Think type 1 diabetes is just for kids? Think again.
Because it was thought to only strike children and teens, type 1 was known as juvenile diabetes for a long time. The truth is a growing number of adults are being diagnosed with it in their 20s, 30s, 40s and beyond.
All week long, we will present stories from adults who were diagnosed with type 1 diabetes, describing the emotions and frustrations that came with their experiences.
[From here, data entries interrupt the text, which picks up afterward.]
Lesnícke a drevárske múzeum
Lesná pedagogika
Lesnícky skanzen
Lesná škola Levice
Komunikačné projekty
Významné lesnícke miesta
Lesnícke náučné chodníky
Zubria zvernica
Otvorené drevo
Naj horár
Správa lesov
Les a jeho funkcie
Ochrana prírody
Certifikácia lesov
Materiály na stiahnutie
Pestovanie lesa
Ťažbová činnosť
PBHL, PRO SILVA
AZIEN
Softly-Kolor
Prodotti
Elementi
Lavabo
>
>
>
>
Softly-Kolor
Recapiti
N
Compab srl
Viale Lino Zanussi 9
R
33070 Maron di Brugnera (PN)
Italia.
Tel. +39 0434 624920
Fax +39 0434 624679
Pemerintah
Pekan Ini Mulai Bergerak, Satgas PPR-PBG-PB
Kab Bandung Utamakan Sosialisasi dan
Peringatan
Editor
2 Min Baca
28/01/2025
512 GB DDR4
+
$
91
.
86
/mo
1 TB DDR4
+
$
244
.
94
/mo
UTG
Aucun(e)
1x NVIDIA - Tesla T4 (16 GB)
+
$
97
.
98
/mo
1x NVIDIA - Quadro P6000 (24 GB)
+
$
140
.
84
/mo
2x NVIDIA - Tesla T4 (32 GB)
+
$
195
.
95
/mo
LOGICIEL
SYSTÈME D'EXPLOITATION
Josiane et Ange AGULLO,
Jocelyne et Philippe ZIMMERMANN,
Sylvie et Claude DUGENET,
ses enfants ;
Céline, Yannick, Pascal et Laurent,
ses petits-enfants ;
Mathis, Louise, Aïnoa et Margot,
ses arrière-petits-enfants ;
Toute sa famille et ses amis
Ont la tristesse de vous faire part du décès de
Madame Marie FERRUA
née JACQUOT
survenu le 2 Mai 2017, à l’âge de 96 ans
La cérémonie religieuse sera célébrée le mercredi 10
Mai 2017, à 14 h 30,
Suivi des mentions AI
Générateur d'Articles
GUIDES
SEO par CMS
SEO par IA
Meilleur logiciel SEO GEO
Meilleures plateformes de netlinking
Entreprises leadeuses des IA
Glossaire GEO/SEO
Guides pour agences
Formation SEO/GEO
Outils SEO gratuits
Each person defines success in different ways, but they all celebrate the triumphs that have helped them reach their goal of living well with diabetes.
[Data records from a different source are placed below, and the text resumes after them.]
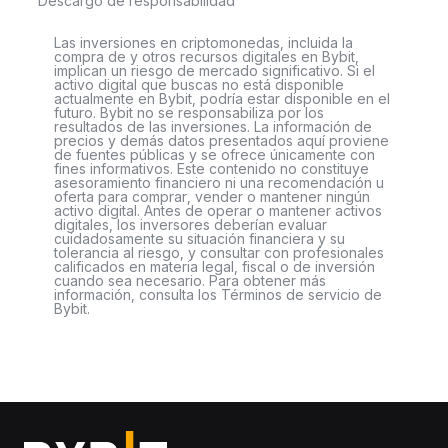
Descargo de responsabilidad
Las inversiones en criptomonedas, incluida la
compra de y otros recursos digitales en Bybit,
implican un riesgo de mercado significativo. Si el
activo digital que buscas no está disponible
actualmente en Bybit, podría estar disponible en el
futuro. Bybit no se responsabiliza por los
resultados de las inversiones. La información de
precios y demás datos presentados aquí proviene
de fuentes públicas y se ofrece únicamente con
fines informativos. Este contenido no constituye
asesoramiento financiero ni una recomendación u
oferta para comprar, vender o mantener ningún
activo digital. Antes de operar o mantener activos
digitales, los inversores deberían evaluar
cuidadosamente su situación financiera y su
tolerancia al riesgo, y consultar con profesionales
calificados en materia legal, fiscal o de inversión
cuando sea necesario. Para obtener más
información, consulta los Términos de servicio de
Bybit.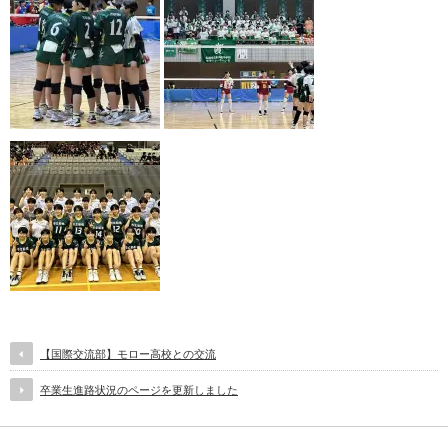
【国際交流部】モロー高校との交流
卒業生進路状況のページを更新しました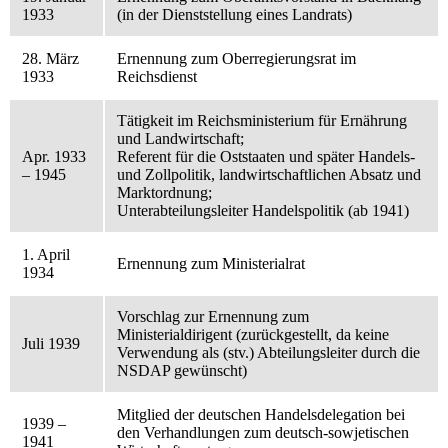
1933
(in der Dienststellung eines Landrats)
28. März
Ernennung zum Oberregierungsrat im
1933
Reichsdienst
Tätigkeit im Reichsministerium für Ernährung
und Landwirtschaft;
Apr. 1933
Referent für die Oststaaten und später Handels-
– 1945
und Zollpolitik, landwirtschaftlichen Absatz und
Marktordnung;
Unterabteilungsleiter Handelspolitik (ab 1941)
1. April
Ernennung zum Ministerialrat
1934
Vorschlag zur Ernennung zum
Ministerialdirigent (zurückgestellt, da keine
Juli 1939
Verwendung als (stv.) Abteilungsleiter durch die
NSDAP gewünscht)
Mitglied der deutschen Handelsdelegation bei
1939 –
den Verhandlungen zum deutsch-sowjetischen
1941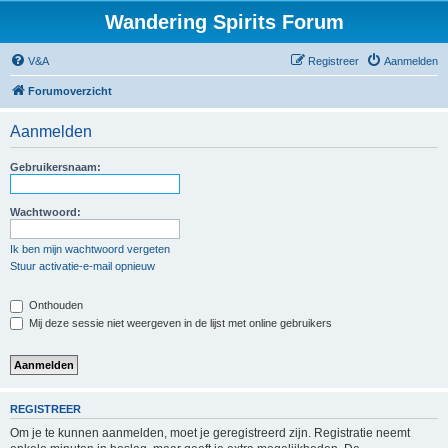
Wandering Spirits Forum
V&A
Registreer
Aanmelden
Forumoverzicht
Aanmelden
Gebruikersnaam:
Wachtwoord:
Ik ben mijn wachtwoord vergeten
Stuur activatie-e-mail opnieuw
Onthouden
Mij deze sessie niet weergeven in de lijst met online gebruikers
REGISTREER
Om je te kunnen aanmelden, moet je geregistreerd zijn. Registratie neemt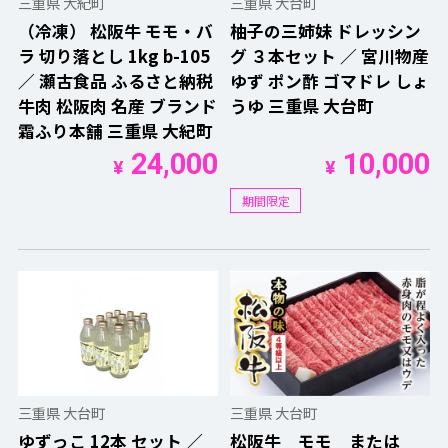
三重県 大紀町
三重県 大台町
（冷凍） 松阪牛 モモ・バ
柚子の三姉妹 ドレッシン
ラ 切り落とし 1kg b-105
グ ３本セット ／ 宮川物産
／ 瀬古食品 ふるさと納税
ゆず ポン酢 ゴマドレ しょ
牛肉 松阪肉 名産 ブランド
うゆ 三重県 大台町
霜ふり本舗 三重県 大紀町
24,000
10,000
¥
¥
期間限定
三重県 大台町
三重県 大台町
ゆずっこ 12本 セット ／
松阪牛 モモ または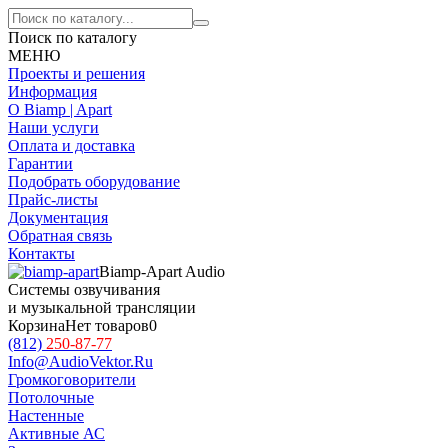
Поиск по каталогу
МЕНЮ
Проекты и решения
Информация
О Biamp | Apart
Наши услуги
Оплата и доставка
Гарантии
Подобрать оборудование
Прайс-листы
Документация
Обратная связь
Контакты
Biamp-Apart Audio
Системы озвучивания
и музыкальной трансляции
Корзина
Нет товаров
0
(812)
250-87-77
Info@AudioVektor.Ru
Громкоговорители
Потолочные
Настенные
Активные АС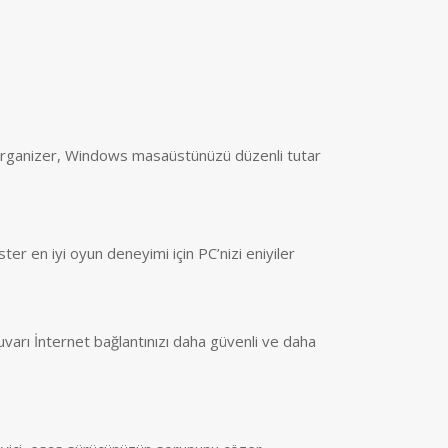
ganizer, Windows masaüstünüzü düzenli tutar
r en iyi oyun deneyimi için PC’nizi eniyiler
varı İnternet bağlantınızı daha güvenli ve daha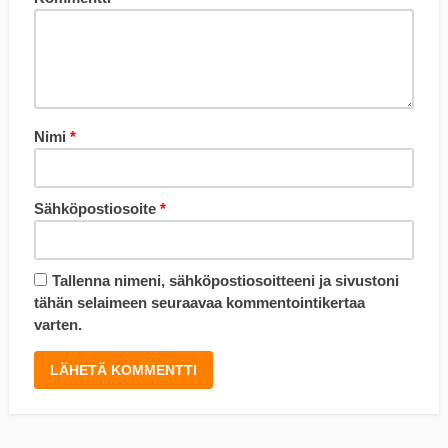
Nimi
*
Sähköpostiosoite
*
Tallenna nimeni, sähköpostiosoitteeni ja sivustoni
tähän selaimeen seuraavaa kommentointikertaa
varten.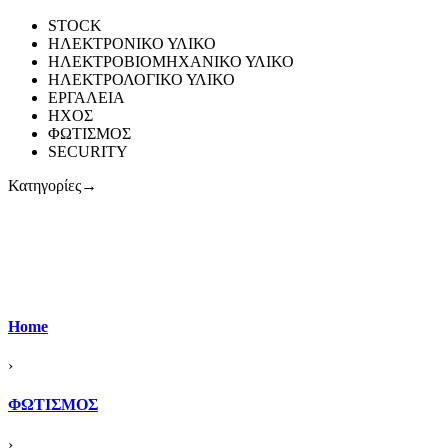
STOCK
ΗΛΕΚΤΡΟΝΙΚΟ ΥΛΙΚΟ
ΗΛΕΚΤΡΟΒΙΟΜΗΧΑΝΙΚΟ ΥΛΙΚΟ
ΗΛΕΚΤΡΟΛΟΓΙΚΟ ΥΛΙΚΟ
ΕΡΓΑΛΕΙΑ
ΗΧΟΣ
ΦΩΤΙΣΜΟΣ
SECURITY
Κατηγορίες
→
Home
›
ΦΩΤΙΣΜΟΣ
›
Name: Barb Duster Friedhoff
Age: 53 (diagnosed at age 45)
Location: Wooster, Ohio
It was 2005. I was 45 years old, happily married with two boys, ages 9 and 7.
One day I noticed my eyesight had changed (I couldn’t see well across the room). I went to the optician, who said I had an eye infection and prescribed drops. Knowing that eye complications are associated with diabetes, I mentioned that my mother was diagnosed with type 1 at the age of 45. “You’re not diabetic,” he said.
My eyesight got worse. He referred me to an ophthalmologist, who also said it was an infection and prescribed stronger drops. Meanwhile, I was losing weight like crazy (I went from a size 8 to a 4) and drinking water nonstop. But the ophthalmologist said those were side effects of the drops. I mentioned my family history, and he too said, “You’re not diabetic!” Of course, I wanted to believe him.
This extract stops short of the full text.